Par jugement contradictoire rendu le 19 janvier 2023, le tribunal de proximité de Molsheim a :

rejeté la fin de non-recevoir tirée de la prescription de l'action de la Sas Les Solutions de L'immobilier ;

condamné le syndicat des copropriétaires de la résidence « Les champs 'euris » à payer à la Sas Les Solutions de L'immobilier, la somme de 1 296 euros TTC, avec intérêts au taux légal à compter du 07 juin 2021 ;

débouté les parties du surplus de leurs prétentions ;

condamné le syndicat des copropriétaires de la résidence «  Les champs fleuris » aux dépens ;

dit n'y avoir lieu à indemnité de l'article 700 du code de procédure civile.

Pour se déterminer ainsi, le tribunal a retenu que le syndicat des copropriétaires, personne morale, devait être qualifié de non-professionnel et ne pouvait donc se prévaloir de la prescription biennale de l'article L218-2 du code de la consommation mais était soumis à la prescription quinquennale de droit commun.

Rappelant qu'il appartenait au mandant d'établir les fautes de gestion de son mandataire, le premier juge a relevé que le défaut de production du mandat de gestion à la procédure l'empêchait de se convaincre des missions confiées au mandataire mais que les procès-verbaux des assemblées générales des 1er février 2019 et 20 septembre 2019 ayant acté le refus de quitus des comptes arrêtés au 31 mars 2018, le remplacement de la Sas Les Solutions de L'immobilier dans ses fonctions de syndic et le refus de paiement de la facture litigieuse, ainsi que les attestations des membres du conseil syndical et le courriel du 5 novembre 2018 émanant de Monsieur [I] [M], président de la Sas Les Solutions de L'immobilier, démontraient que cette dernière avait commis des manquements manifestes à sa mission tout au long de l'année 2018 et qu'elle s'était engagée à ne pas facturer le dernier trimestre 2018.

Le premier juge a toutefois souligné qu'aucun manquement n'était visé concernant l'année 2017 et que le syndicat des copropriétaires ne produisait aucune preuve de paiement pour le dernier trimestre 2017, qu'il devait donc se voir condamné à régler.

La Sas Les Solutions de L'immobilier a interjeté appel partiel de cette décision par déclaration enregistrée le 20 février 2023.

Par dernières écritures notifiées par voie électronique le 3 novembre 2023, la Sas Les Solutions de L'immobilier demande à la cour de déclarer son appel recevable et bien fondé, d'infirmer la décision en ce qu'elle a limité la condamnation du syndicat des copropriétaires à la somme de 1 296 euros et l'a déboutée du surplus de ses demandes, dont celle au titre de l'article 700 du code de procédure civile.

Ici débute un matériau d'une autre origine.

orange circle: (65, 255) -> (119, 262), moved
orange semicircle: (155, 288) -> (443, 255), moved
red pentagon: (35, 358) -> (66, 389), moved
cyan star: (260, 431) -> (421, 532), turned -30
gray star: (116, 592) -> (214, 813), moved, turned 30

Elle demande à la cour, statuant à nouveau dans les limites de son appel, de :

débouter le syndicat des copropriétaires de l'intégralité de ses demandes, fins et conclusions,

condamner le syndicat des copropriétaires à lui payer la somme de 6 480 euros (dont 1 296 euros correspondant à la condamnation prononcée par le premier juge),

déclarer que le montant précité portera intérêt de retard au taux légal, à compter du 3 juin 2021, date de la première mise en demeure,

condamner le syndicat des copropriétaires à lui payer la somme de 1 500 euros par application des dispositions de l'article 700 du code de procédure civile au titre de la procédure devant le tribunal de proximité de Molsheim,

confirmer le jugement du tribunal de proximité de Molsheim du 19 janvier 2023 pour le surplus,

sur appel incident : le voir déclarer mal fondé, le rejeter, débouter le syndicat des copropriétaires de l'intégralité de ses demandes formées à ce titre,

en tout état de cause, débouter le syndicat des copropriétaires de l'intégralité de ses fins et prétentions, le condamner à lui payer la somme de 1 500 euros par application des dispositions de l'article 700 du code de procédure civile au titre de la procédure d'appel, outre les dépens.

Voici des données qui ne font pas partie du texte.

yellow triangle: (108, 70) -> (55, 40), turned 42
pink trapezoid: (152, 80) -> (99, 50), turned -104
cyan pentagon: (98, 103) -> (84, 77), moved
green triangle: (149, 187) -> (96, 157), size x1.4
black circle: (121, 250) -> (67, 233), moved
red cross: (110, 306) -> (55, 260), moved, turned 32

Au soutien de son appel, la Sas Les Solutions de L'immobilier conteste tant la réalité des prétendus manquements qu'elle aurait commis que la prétendue gratuité des services qu'elle aurait consentie.

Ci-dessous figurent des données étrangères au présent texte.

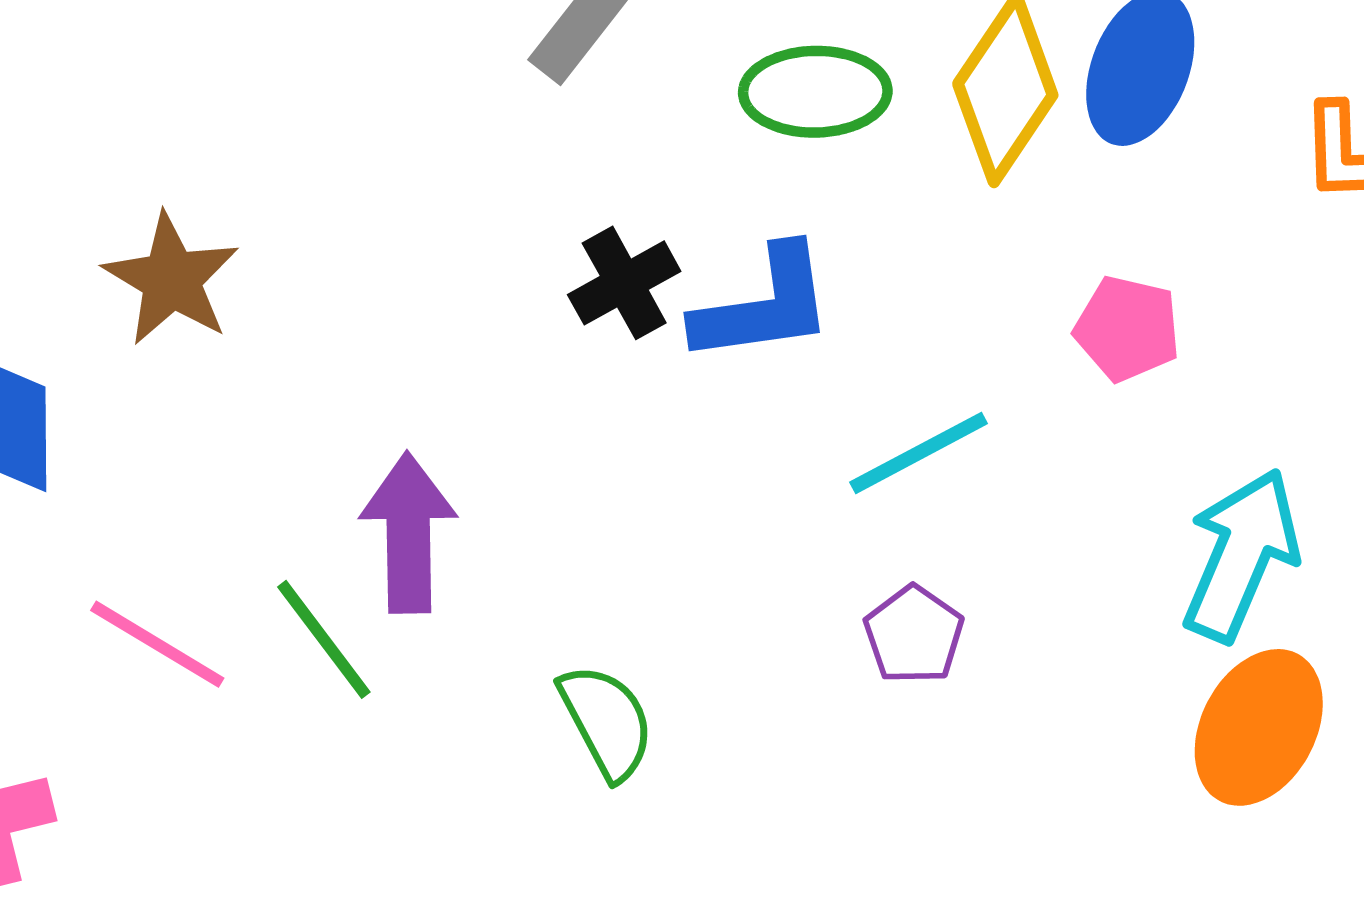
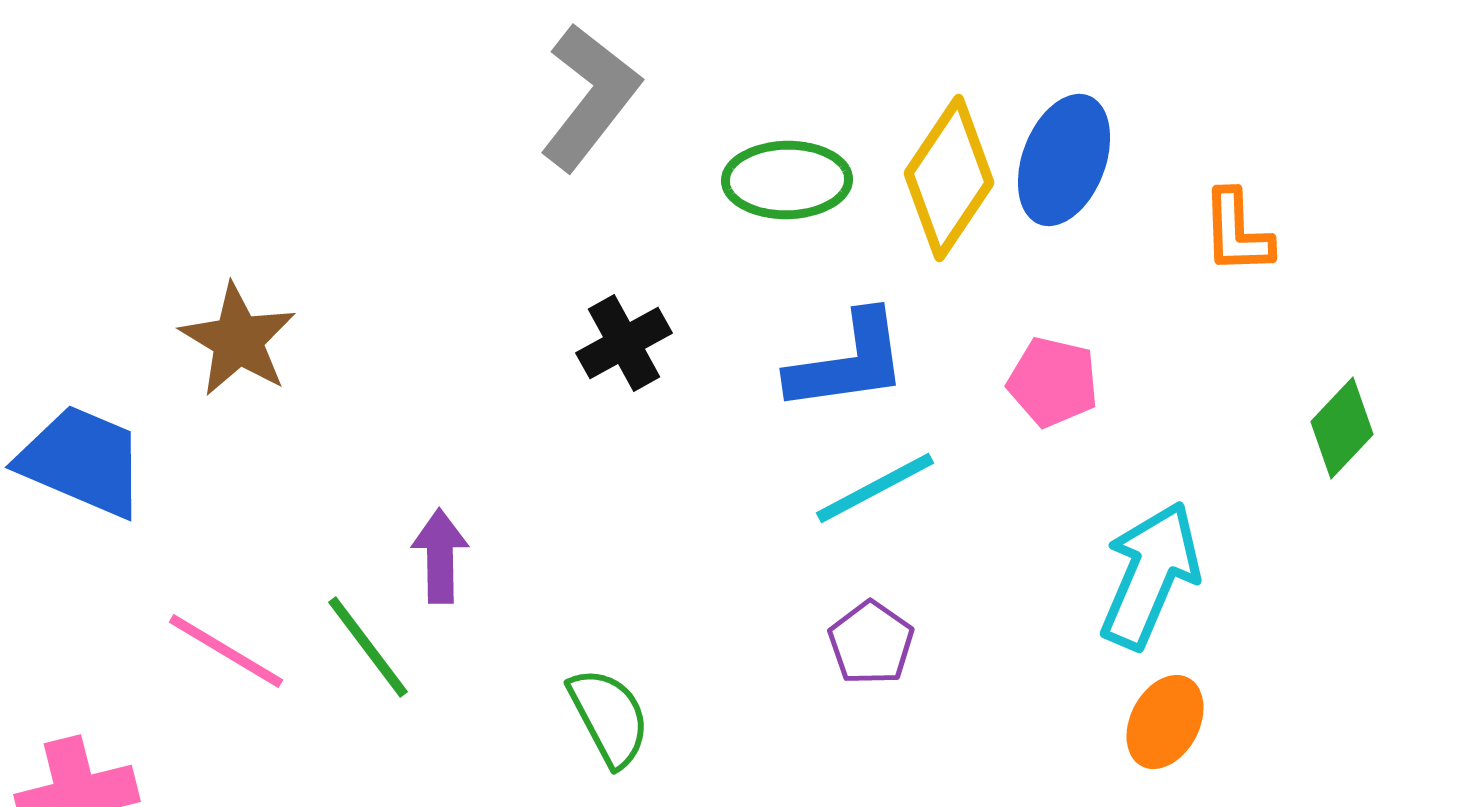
blue L-shape: (764, 305) -> (848, 362), moved
purple arrow: (408, 533) -> (440, 556), size x0.7
orange ellipse: (1259, 727) -> (1165, 722), size x0.7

Elle estime que les manquements qui lui sont reprochés ne sont ni précisés quant à leur contenu ou nature ni démontrés quant à leur réalité ou gravité alors que :

le premier juge a constaté l'absence de tout manquement « concernant l'année 2017 » mais n'a condamné le syndicat des copropriétaires qu'au paiement du trimestre ayant couru du 15 septembre 2017 au 15 décembre 2017 et non jusqu'au 31 décembre 2017 (représentant 216 euros en sus) ;

l'assemblée générale du 20 septembre 2019 a approuvé les comptes de l'exercice du 1er avril 2018 au 31 mars 2019, ce qui vaut approbation des travaux d'administration et de la gestion comptable du syndic, mais a refusé de donner quitus au syndic sans en préciser les raisons et a refusé de payer la facture litigieuse « car les comptes révèlent que la société SDI (Solutions de l'immobilier) a été réglée à sa juste valeur et comme défini par le contrat » sans pourtant avoir rien payé ni citer aucun manquement concret ;

le syndicat des copropriétaires n'a adressé aucune réclamation, mise en demeure, ou demande de démission à la Sas Les Solutions de L'immobilier ni engagé d'action en responsabilité contre cette dernière et n'a même pas produit d'éléments comptables concrets relatifs à la comptabilité ou « gestion désastreuse » alléguée ;

les attestations émanant des copropriétaires ne sont pas probantes, faute d'éléments concrets ou précis, pas plus que l'attestation du nouveau syndic faisant état de non-paiements de factures, une seule facture étant restée impayée à hauteur de 274,24 euros ;

le courriel de Monsieur [I] [M] en date du 5 novembre 2018 a été mal interprété puisqu'il ne tendait pas à reconnaître des fautes de gestion mais seulement à annoncer qu'il ne pouvait plus assumer les fonctions de syndic, étant observé qu'il avait ensuite quitté la Sas Les Solutions de L'immobilier.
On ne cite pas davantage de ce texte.